In the earliest days of my Netflix pandemic-surfing, I stumbled across an unlikely TV addiction: “Star Trek: The Original Series.” Unlikely, because it is not the sort of product the streaming service had been pushing, and I never expect it to crest into Netflix’s top 10 most-viewed shows. It is, to put it bluntly, old and unfashionable and awfully un-woke.
“Star Trek” doesn’t contain the elements that great TV tends to exhibit in our dark, cynical, nihilistic zeitgeist. It doesn’t have the trashy compulsion of “Tiger King,” the Shakespearean gravitas of “Ozark’s” flawless third season, the slide into moral bankruptcy and acute long-form sprawl of a “Better Call Saul” and its new Golden Age ilk.
In contrast to these and most critically acclaimed series of the day, “Star Trek” is earnest rather than ironic, and it promotes a fundamentally decent and optimistic vision of our scientific frontier. Funny, then, that I discovered it through one of the most dystopian, if brilliant, Netflix shows, “Black Mirror,” and that series’ visionary 2017 episode, “USS Callister.”
Having never seen “Star Trek” at the time, I missed many of the Roddenberry Easter eggs embedded in that episode’s postmodern “Star Trek” pastiche (“All the buttons do the same thing…”). But hear I am now, with nothing else to do, finally filling this gaping hole in my pop-culture library, and belatedly screening the Original Series in its entirety, in sequence.
By the third or fourth episode, I was hooked.
Sure, there are elements of “Star Trek” that make the modern viewer cringe: For all of the pioneering inclusivity in the casting, the dressing of the Enterprise’s female staff as cocktail waitresses, and the general deference the starship’s women display toward their mainsplaining peers, betrays the pre-women’s-liberation era from which it sprung.
But its ideas were bounteously ahead of their time, and not just in the prescient tech onboard the Enterprise—the flip-phones and video chats—that inspired Gen-X nerds to build them IRL. Episodes dealt head-on with the evils of racism, fascism’s pernicious allure, the mining of natural resources to the detriment of our fellow species, the perils of artificial intelligence, and concepts of theoretical physics we’re still trying to wrap our heads around. Again and again, they scolded us small-minded, tribal humans on our warlike ways, a savagery no less potentially self-destructive as it was during the show’s Cold War subtext.

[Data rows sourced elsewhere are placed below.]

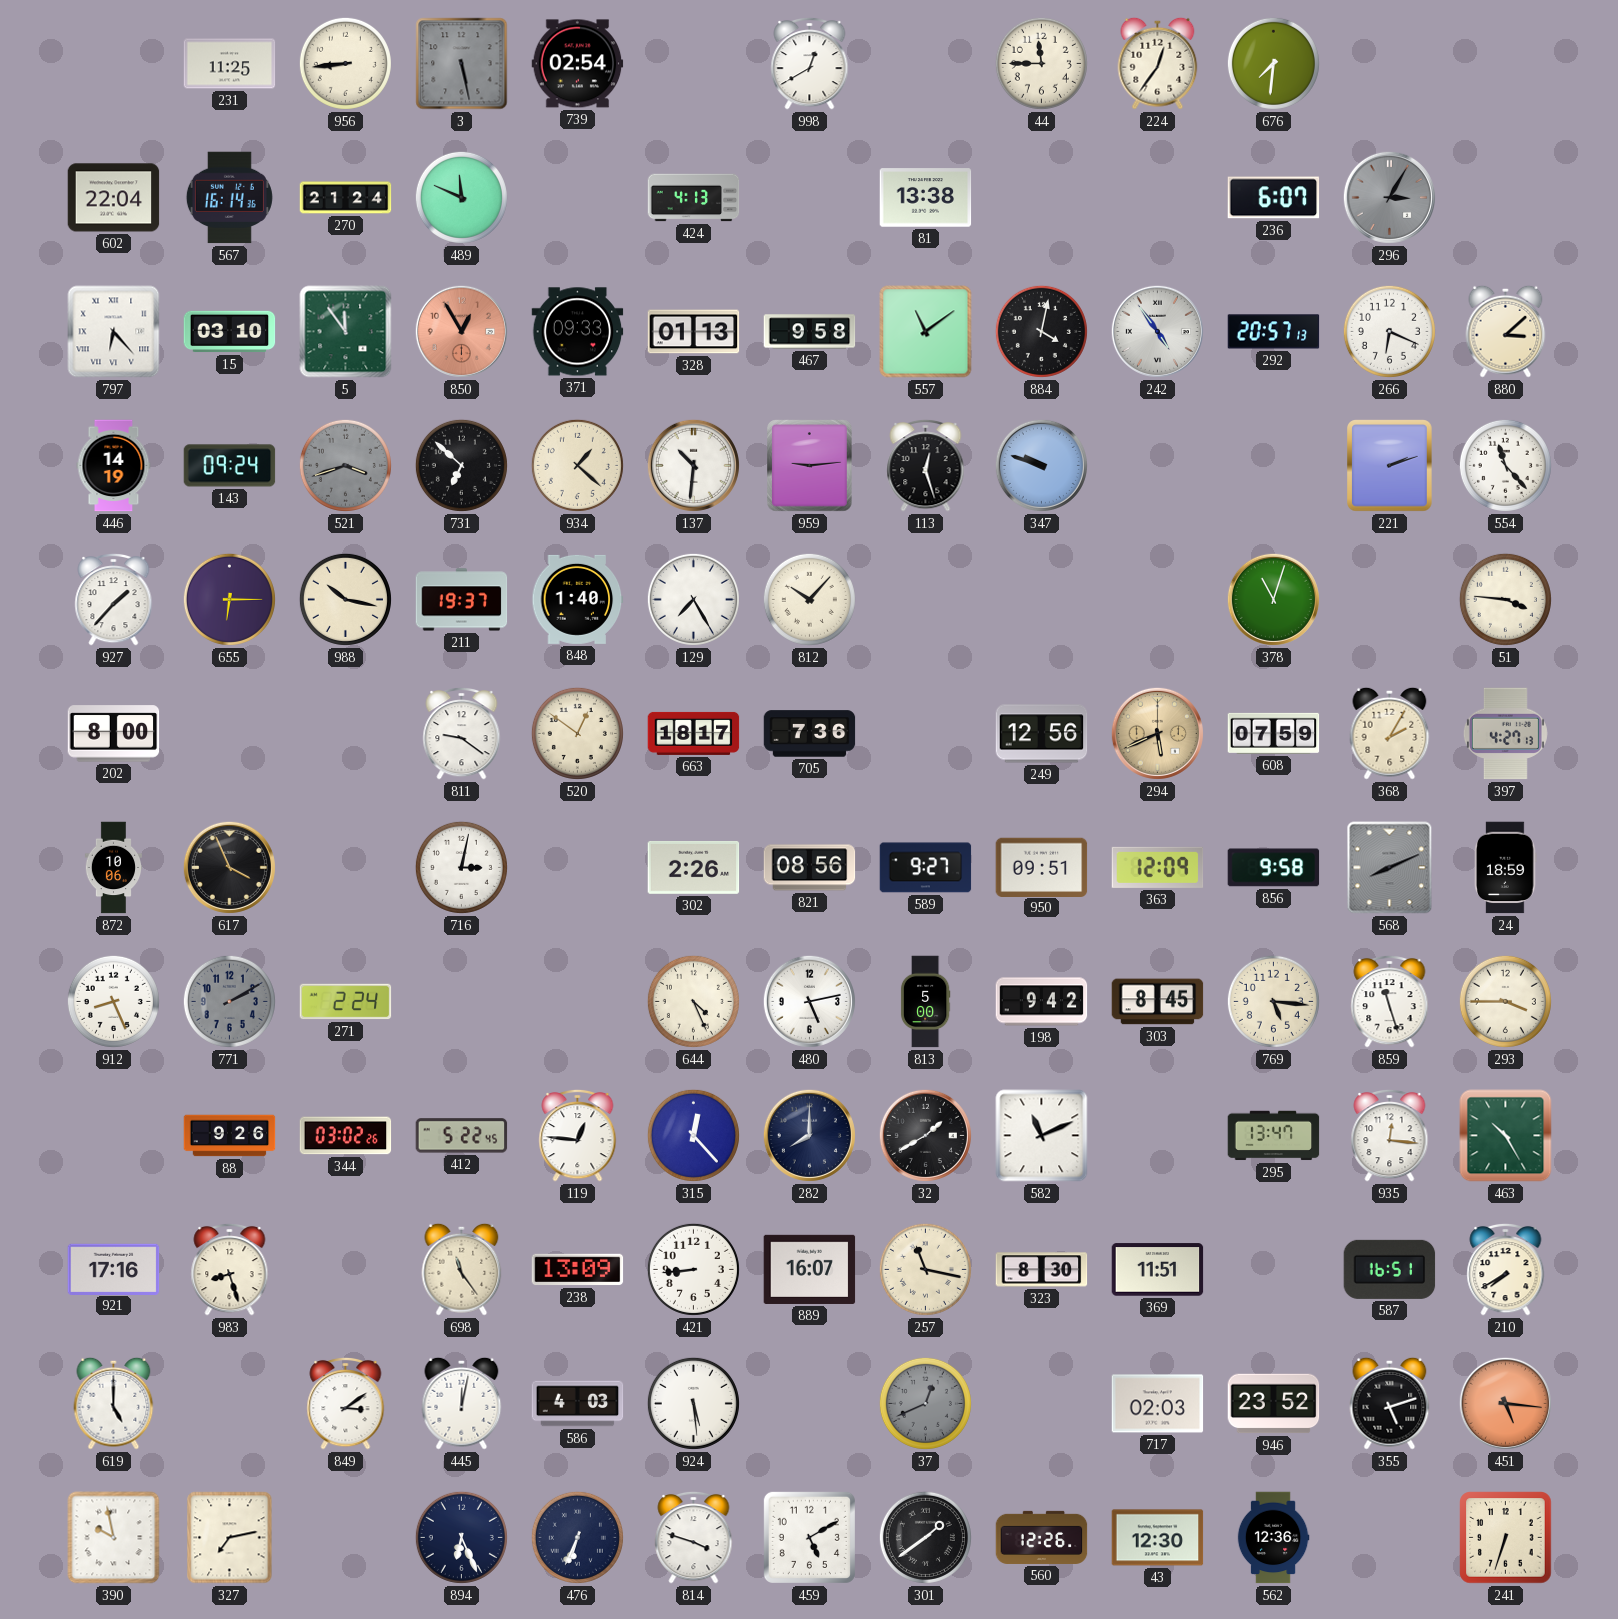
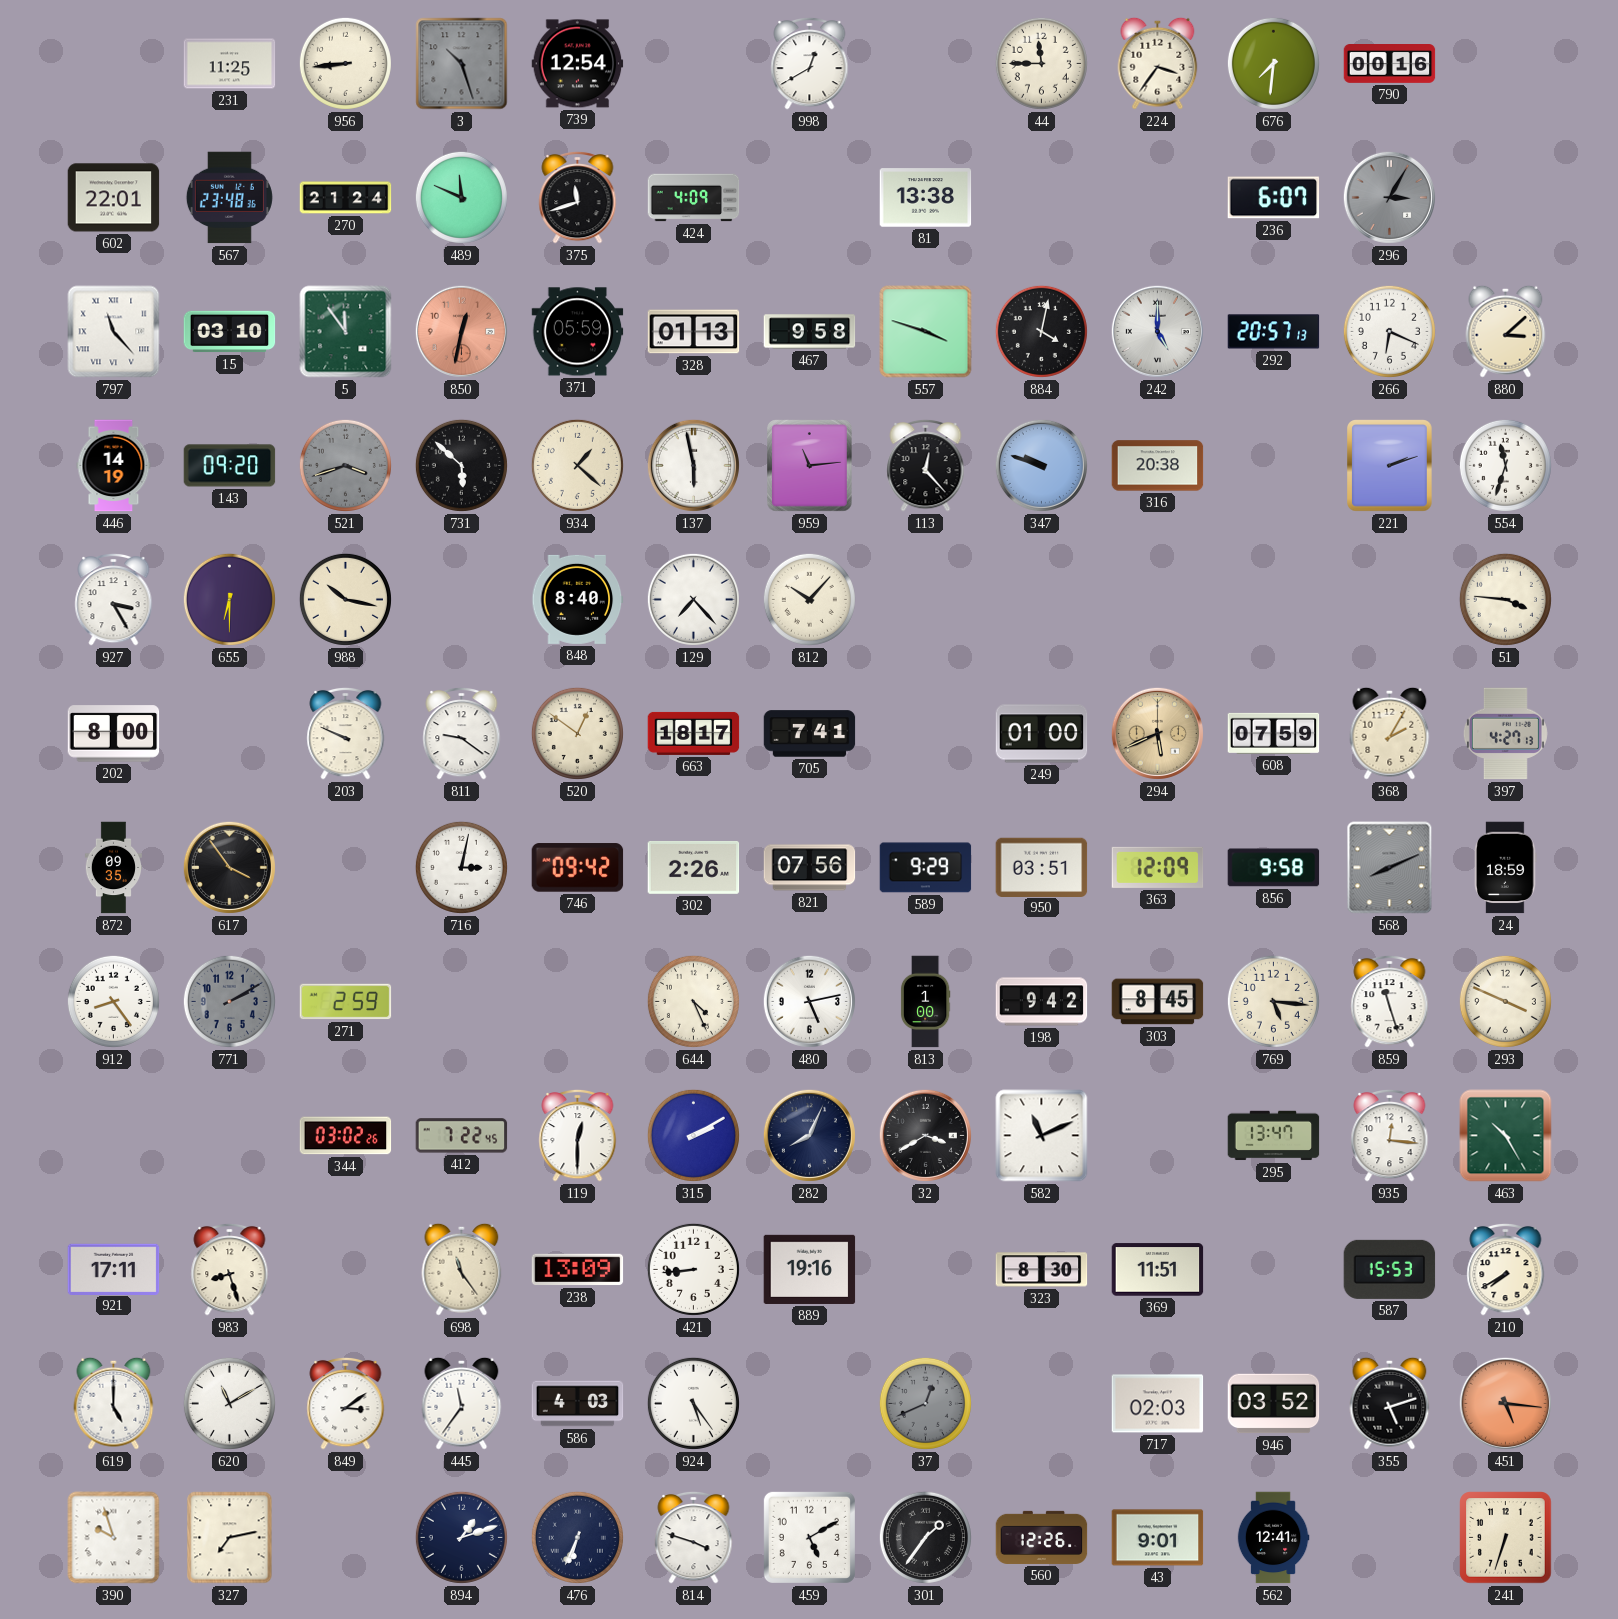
3: 5:28 -> 10:27
739: 02:54 -> 12:54
224: 12:36 -> 3:36
790: none -> 00:16
602: 22:04 -> 22:01
567: 16:14 -> 23:48
375: none -> 11:42
424: 4:13 -> 4:09
797: 6:23 -> 11:23
850: 12:55 -> 12:32
371: 09:33 -> 05:59
557: 11:09 -> 3:48
242: 4:54 -> 5:00
143: 09:24 -> 09:20
731: 6:52 -> 5:52
137: 10:31 -> 5:58
959: 9:14 -> 11:14
113: 12:27 -> 12:23
316: none -> 20:38
554: 11:23 -> 11:33
927: 1:37 -> 3:25
655: 6:15 -> 6:30
211: 19:37 -> none
848: 1:40 -> 8:40
129: 7:25 -> 7:23
378: 11:03 -> none
203: none -> 9:49
705: 7:36 -> 7:41
249: 12:56 -> 01:00
872: 10:06 -> 09:35
617: 3:56 -> 3:54
746: none -> 09:42
821: 08:56 -> 07:56
589: 9:27 -> 9:29
950: 09:51 -> 03:51
912: 8:26 -> 8:24
271: 2:24 -> 2:59
813: 5:00 -> 1:00
293: 3:45 -> 3:49
88: 9:26 -> none
412: 5:22 -> 7:22
119: 12:46 -> 12:30
315: 12:23 -> 2:10
282: 8:00 -> 8:04
32: 1:40 -> 3:40
921: 17:16 -> 17:11
889: 16:07 -> 19:16
257: 11:17 -> none
587: 16:51 -> 15:53
620: none -> 11:10
445: 12:02 -> 11:36
924: 5:29 -> 5:24
946: 23:52 -> 03:52
390: 9:58 -> 9:57
894: 6:26 -> 1:12
301: 1:39 -> 1:36
43: 12:30 -> 9:01
562: 12:36 -> 12:41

These elements all ensure the longevity of “Star Trek,” but there’s another reason why it is, for me, the perfect pandemic binge: Every single episode offers the illusion of absolute order prevailing in the face of existential chaos. In each and every “Star Trek”—and I don’t think that’s an exaggeration, as I’m partly through Season Two—the end is imminent for at least one beloved character, if not for the entire starship, if not for life as we know it. It’s like clockwork: The panicked score reaches a fevered pitch of fear as the faux commercial break beckons, and sometimes Kirk or McCoy or Scotty actually dies midway through, or at least appears to, until some deus ex machina revives them.
Could viewers in the late 1960s have fallen for the show’s hysterical suspense, and thought with any degree of credulity that the show’s marquee names would actually perish in, say, Season Two Episode Four? I doubt it, but that very comfort—the certainty that by about 48 minutes into the drama, everybody will be OK, and will spend the next two minutes cracking sly jokes about Spock’s emotional vacuity—brings us solace at a time when the world is tearing at its seams.
Surely if a few middle-aged people with lame phasers and a rotating crew of anonymous lantern-jawed men and statuesque women can conquer parallel worlds of no escape, paranormal phenomena unknown to mankind, and alien species hell-bent on their destruction, we can defeat a respiratory virus. We just need to boldly go.